The opposition of the country’s main Buddhist authority would undermine the military government’s already shaky legitimacy.

Myanmar Buddhist Association Signals Possible Break with Military Junta

A shrine at the Shwedagon Pagoda in Yangon, Myanmar.

Credit: Flickr/S. Ken

Myanmar’s influential Buddhist monks’ association has urged the country’s military junta to end violence against protesters, accusing an “armed minority” of responsibility for the killing of unarmed civilians protesting the February 1 coup.

According to a report in the local news outlet Myanmar now, the 47-member State Sangha Maha Nayaka Committee, a government-appointed body of Buddhist abbots, decided Tuesday to suspend its activities, calling for an immediate end to the junta’s violent attacks on anti-coup protesters

In the draft five-point statement, the committee – usually known by its Burmese language acronym Mahana – called on the authorities to end the arrest, torture and killing of unarmed civilians and to prevent the looting and destruction of people’s property. The abbots also urged a resolution to the crisis through dialogue in accordance with the Buddhist principle of metta, or loving kindness.

“It is similar to the CDM,” one Buddhist abbot who sits on the committee told Myanmar Now, referring to the Civil Disobedience Movement that is leading opposition to the military junta.

The abbot said that the committee’s decision would be submitted to the Union Minister for Religious Affairs and Culture today, after which the group might decide to amend its statement. The main issue that remains to be sorted is whether examinations for novice monks should continue to go ahead.

The decision by Mahana came as demonstrations continued across Myanmar, with police continuing to use a number of violent means, including live ammunition, in a bid to disperse protesters.

The total number of people killed in the weeks of unrest since the coup now stands at 217, according to the Assistance Association for Political Prisoners, which emphasizes that “the actual number of casualties is likely much higher.” The group notes that a total of 2,191 people have been arrested, charged or sentenced since the military’s seizure of power.

Were Mahana to throw in its lot with the CDM, it would represent a significant boost for the anti-coup movement.

Buddhist monks have a history of political activism in Myanmar, leading revolts against British imperialism and playing an important role in the formation of Burmese nationalism.

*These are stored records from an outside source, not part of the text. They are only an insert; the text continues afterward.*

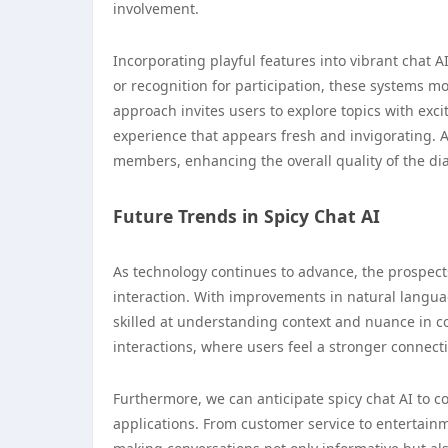
involvement.
Incorporating playful features into vibrant chat 
or recognition for participation, these systems m
approach invites users to explore topics with exci
experience that appears fresh and invigorating. As
members, enhancing the overall quality of the di
Future Trends in Spicy Chat AI
As technology continues to advance, the prospects 
interaction. With improvements in natural langu
skilled at understanding context and nuance in co
interactions, where users feel a stronger connecti
Furthermore, we can anticipate spicy chat AI to c
applications. From customer service to entertainme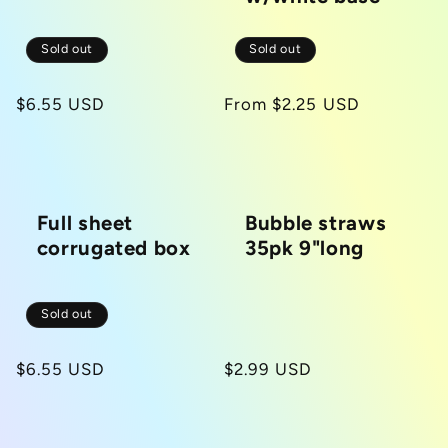
Sold out
Sold out
Regular
$6.55 USD
Regular
From $2.25 USD
price
price
Full sheet
Bubble straws
corrugated box
35pk 9"long
Sold out
Regular
$6.55 USD
Regular
$2.99 USD
price
price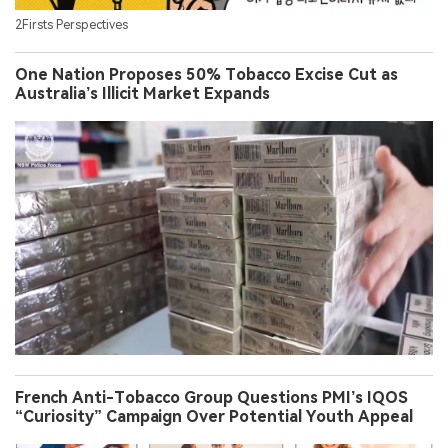
2Firsts Perspectives
One Nation Proposes 50% Tobacco Excise Cut as
Australia’s Illicit Market Expands
French Anti-Tobacco Group Questions PMI’s IQOS
“Curiosity” Campaign Over Potential Youth Appeal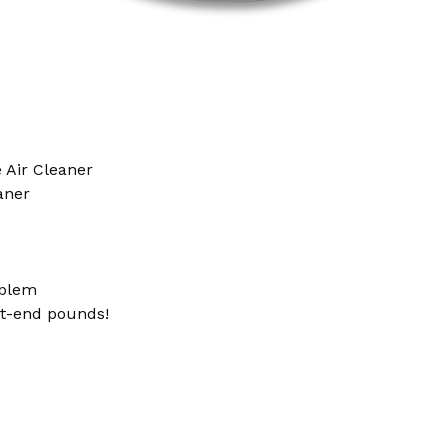
 Air Cleaner
aner
blem
nt-end pounds!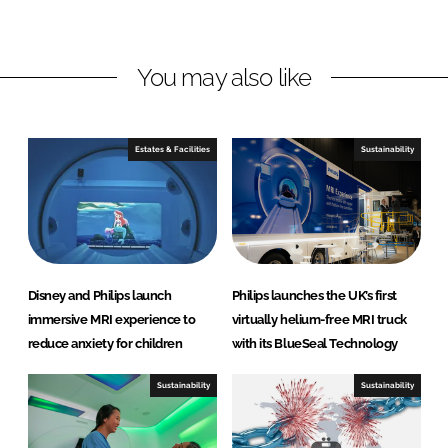
n
n
L
F
You may also like
i
a
n
c
k
e
e
b
Estates & Facilities
Sustainability
d
o
I
o
n
k
Disney and Philips launch
Philips launches the UK’s first
immersive MRI experience to
virtually helium-free MRI truck
reduce anxiety for children
with its BlueSeal Technology
Sustainability
Sustainability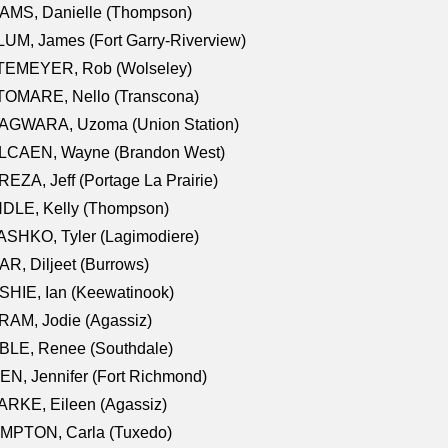
AMS, Danielle (Thompson)
UM, James (Fort Garry-Riverview)
TEMEYER, Rob (Wolseley)
TOMARE, Nello (Transcona)
AGWARA, Uzoma (Union Station)
LCAEN, Wayne (Brandon West)
EZA, Jeff (Portage La Prairie)
NDLE, Kelly (Thompson)
SHKO, Tyler (Lagimodiere)
R, Diljeet (Burrows)
HIE, Ian (Keewatinook)
AM, Jodie (Agassiz)
BLE, Renee (Southdale)
N, Jennifer (Fort Richmond)
RKE, Eileen (Agassiz)
MPTON, Carla (Tuxedo)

Monks were at the forefront of the protests against military rule that erupted in 2007, later dubbed the “Saffron Revolution.” Nationalist members of the monkhood also played a central role in the demonization of the Muslim Rohingya, and the defense of the military for its vicious treatment of the minority community.

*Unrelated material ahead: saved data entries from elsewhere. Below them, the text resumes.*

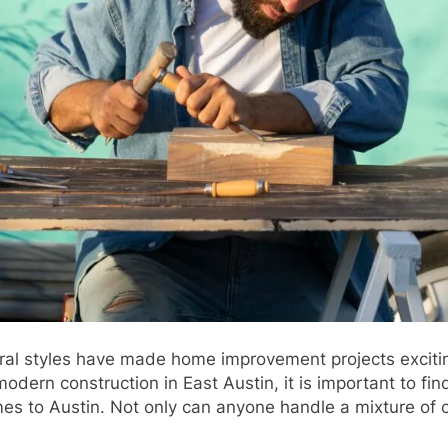
ural styles have made home improvement projects excitin
modern construction in East Austin, it is important to fi
es to Austin. Not only can anyone handle a mixture of ol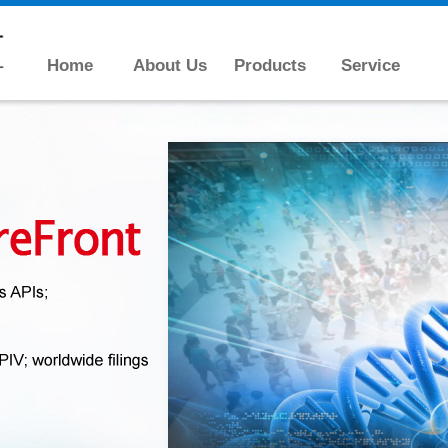
Home
About Us
Products
Service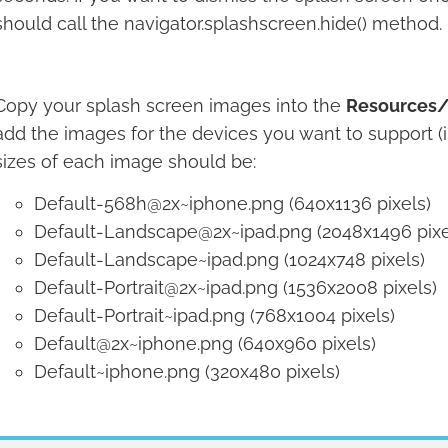
should call the navigator.splashscreen.hide() method.
Copy your splash screen images into the
Resources/
add the images for the devices you want to support (i
sizes of each image should be:
Default-568h@2x~iphone.png (640x1136 pixels)
Default-Landscape@2x~ipad.png (2048x1496 pixe
Default-Landscape~ipad.png (1024x748 pixels)
Default-Portrait@2x~ipad.png (1536x2008 pixels)
Default-Portrait~ipad.png (768x1004 pixels)
Default@2x~iphone.png (640x960 pixels)
Default~iphone.png (320x480 pixels)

Given the moral prestige of the Buddhist monkhood, Mahana’s support for the anti-coup protest movement would give an important boost for opponents of coup leader Min Aung Hlaing and undermine his junta’s already shaky legitimacy.

Richard Horsey, an analyst for the International Crisis Group (ICG), described Mahana’s decision as “a hugely significant move.” The group is “highly conservative and extremely cautious,” he wrote on Twitter. “For it to break so clearly with the regime –which imagines itself protector of Buddhism – will galvanize monastic opposition.”

If it eventuates, Mahana’s break with the junta would be just the latest sign that the political struggle in Myanmar is unlikely to end any time soon. Having set a course that has put it at odds with the majority of country’s people, the junta’s road to “disciplined” democracy will be spattered with their blood.